BEGIN
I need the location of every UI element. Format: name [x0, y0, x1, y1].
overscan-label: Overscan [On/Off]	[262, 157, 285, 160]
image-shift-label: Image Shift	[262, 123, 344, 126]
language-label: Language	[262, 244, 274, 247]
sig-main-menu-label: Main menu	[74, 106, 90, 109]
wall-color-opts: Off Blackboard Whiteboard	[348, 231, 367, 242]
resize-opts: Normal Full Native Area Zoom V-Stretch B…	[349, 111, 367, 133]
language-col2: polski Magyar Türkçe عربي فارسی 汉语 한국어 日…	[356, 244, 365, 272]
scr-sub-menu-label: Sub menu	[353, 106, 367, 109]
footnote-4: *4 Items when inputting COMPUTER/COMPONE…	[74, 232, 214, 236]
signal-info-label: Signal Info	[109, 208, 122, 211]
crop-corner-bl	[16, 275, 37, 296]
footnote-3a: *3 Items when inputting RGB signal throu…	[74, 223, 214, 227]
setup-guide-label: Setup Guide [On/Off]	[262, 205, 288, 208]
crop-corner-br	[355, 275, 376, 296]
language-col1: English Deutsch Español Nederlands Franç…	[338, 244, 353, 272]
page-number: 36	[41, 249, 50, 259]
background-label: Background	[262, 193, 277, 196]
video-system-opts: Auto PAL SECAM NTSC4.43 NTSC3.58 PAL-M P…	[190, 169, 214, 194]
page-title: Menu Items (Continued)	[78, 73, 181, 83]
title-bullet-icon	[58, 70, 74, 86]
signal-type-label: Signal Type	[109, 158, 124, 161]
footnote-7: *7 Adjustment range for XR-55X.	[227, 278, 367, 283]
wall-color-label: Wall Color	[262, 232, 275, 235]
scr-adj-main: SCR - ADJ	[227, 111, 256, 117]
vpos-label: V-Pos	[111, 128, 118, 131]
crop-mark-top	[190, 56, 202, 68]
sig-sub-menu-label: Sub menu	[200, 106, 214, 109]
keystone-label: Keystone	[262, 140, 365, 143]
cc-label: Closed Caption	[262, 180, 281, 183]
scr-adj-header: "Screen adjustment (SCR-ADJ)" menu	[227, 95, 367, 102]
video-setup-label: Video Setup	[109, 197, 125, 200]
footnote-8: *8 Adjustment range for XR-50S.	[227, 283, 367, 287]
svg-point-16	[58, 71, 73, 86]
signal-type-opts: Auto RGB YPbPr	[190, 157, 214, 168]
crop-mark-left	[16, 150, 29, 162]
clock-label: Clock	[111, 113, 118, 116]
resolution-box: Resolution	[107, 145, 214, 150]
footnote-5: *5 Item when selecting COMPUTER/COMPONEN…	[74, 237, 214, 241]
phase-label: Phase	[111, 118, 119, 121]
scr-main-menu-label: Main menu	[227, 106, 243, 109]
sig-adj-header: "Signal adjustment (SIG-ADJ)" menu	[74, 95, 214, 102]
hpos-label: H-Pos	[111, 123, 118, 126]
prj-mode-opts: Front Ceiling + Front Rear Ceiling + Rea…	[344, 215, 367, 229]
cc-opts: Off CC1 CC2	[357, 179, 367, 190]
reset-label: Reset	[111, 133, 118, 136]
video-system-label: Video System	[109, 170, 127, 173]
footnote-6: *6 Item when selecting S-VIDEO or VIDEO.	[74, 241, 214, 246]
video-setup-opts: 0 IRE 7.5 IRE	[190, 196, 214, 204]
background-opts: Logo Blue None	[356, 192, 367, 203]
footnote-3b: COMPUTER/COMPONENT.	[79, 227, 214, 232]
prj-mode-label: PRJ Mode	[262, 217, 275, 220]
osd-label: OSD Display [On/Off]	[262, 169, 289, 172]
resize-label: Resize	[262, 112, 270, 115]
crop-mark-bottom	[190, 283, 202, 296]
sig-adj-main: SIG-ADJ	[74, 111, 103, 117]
END
* PROBLEM REQUIREMENTS
The data should be written out again in full, exactly as it stands.

* REPLY
I need the location of every UI element. Format: name [x0, y0, x1, y1].
overscan-label: Overscan [On/Off]	[262, 157, 285, 160]
image-shift-label: Image Shift	[262, 123, 344, 126]
language-label: Language	[262, 244, 274, 247]
sig-main-menu-label: Main menu	[74, 106, 90, 109]
wall-color-opts: Off Blackboard Whiteboard	[348, 231, 367, 242]
resize-opts: Normal Full Native Area Zoom V-Stretch B…	[349, 111, 367, 133]
language-col2: polski Magyar Türkçe عربي فارسی 汉语 한국어 日…	[356, 244, 365, 272]
scr-sub-menu-label: Sub menu	[353, 106, 367, 109]
footnote-4: *4 Items when inputting COMPUTER/COMPONE…	[74, 232, 214, 236]
signal-info-label: Signal Info	[109, 208, 122, 211]
crop-corner-bl	[16, 275, 37, 296]
footnote-3a: *3 Items when inputting RGB signal throu…	[74, 223, 214, 227]
setup-guide-label: Setup Guide [On/Off]	[262, 205, 288, 208]
crop-corner-br	[355, 275, 376, 296]
language-col1: English Deutsch Español Nederlands Franç…	[338, 244, 353, 272]
page-number: 36	[41, 249, 50, 259]
background-label: Background	[262, 193, 277, 196]
video-system-opts: Auto PAL SECAM NTSC4.43 NTSC3.58 PAL-M P…	[190, 169, 214, 194]
page-title: Menu Items (Continued)	[78, 73, 181, 83]
title-bullet-icon	[58, 70, 74, 86]
signal-type-label: Signal Type	[109, 158, 124, 161]
footnote-7: *7 Adjustment range for XR-55X.	[227, 278, 367, 283]
wall-color-label: Wall Color	[262, 232, 275, 235]
scr-adj-main: SCR - ADJ	[227, 111, 256, 117]
vpos-label: V-Pos	[111, 128, 118, 131]
crop-mark-top	[190, 56, 202, 68]
sig-sub-menu-label: Sub menu	[200, 106, 214, 109]
keystone-label: Keystone	[262, 140, 365, 143]
cc-label: Closed Caption	[262, 180, 281, 183]
scr-adj-header: "Screen adjustment (SCR-ADJ)" menu	[227, 95, 367, 102]
video-setup-label: Video Setup	[109, 197, 125, 200]
footnote-8: *8 Adjustment range for XR-50S.	[227, 283, 367, 287]
svg-point-16	[58, 71, 73, 86]
signal-type-opts: Auto RGB YPbPr	[190, 157, 214, 168]
crop-mark-left	[16, 150, 29, 162]
clock-label: Clock	[111, 113, 118, 116]
resolution-box: Resolution	[107, 145, 214, 150]
footnote-5: *5 Item when selecting COMPUTER/COMPONEN…	[74, 237, 214, 241]
phase-label: Phase	[111, 118, 119, 121]
scr-main-menu-label: Main menu	[227, 106, 243, 109]
sig-adj-header: "Signal adjustment (SIG-ADJ)" menu	[74, 95, 214, 102]
hpos-label: H-Pos	[111, 123, 118, 126]
prj-mode-opts: Front Ceiling + Front Rear Ceiling + Rea…	[344, 215, 367, 229]
cc-opts: Off CC1 CC2	[357, 179, 367, 190]
reset-label: Reset	[111, 133, 118, 136]
video-system-label: Video System	[109, 170, 127, 173]
footnote-6: *6 Item when selecting S-VIDEO or VIDEO.	[74, 241, 214, 246]
video-setup-opts: 0 IRE 7.5 IRE	[190, 196, 214, 204]
background-opts: Logo Blue None	[356, 192, 367, 203]
footnote-3b: COMPUTER/COMPONENT.	[79, 227, 214, 232]
prj-mode-label: PRJ Mode	[262, 217, 275, 220]
osd-label: OSD Display [On/Off]	[262, 169, 289, 172]
resize-label: Resize	[262, 112, 270, 115]
crop-mark-bottom	[190, 283, 202, 296]
sig-adj-main: SIG-ADJ	[74, 111, 103, 117]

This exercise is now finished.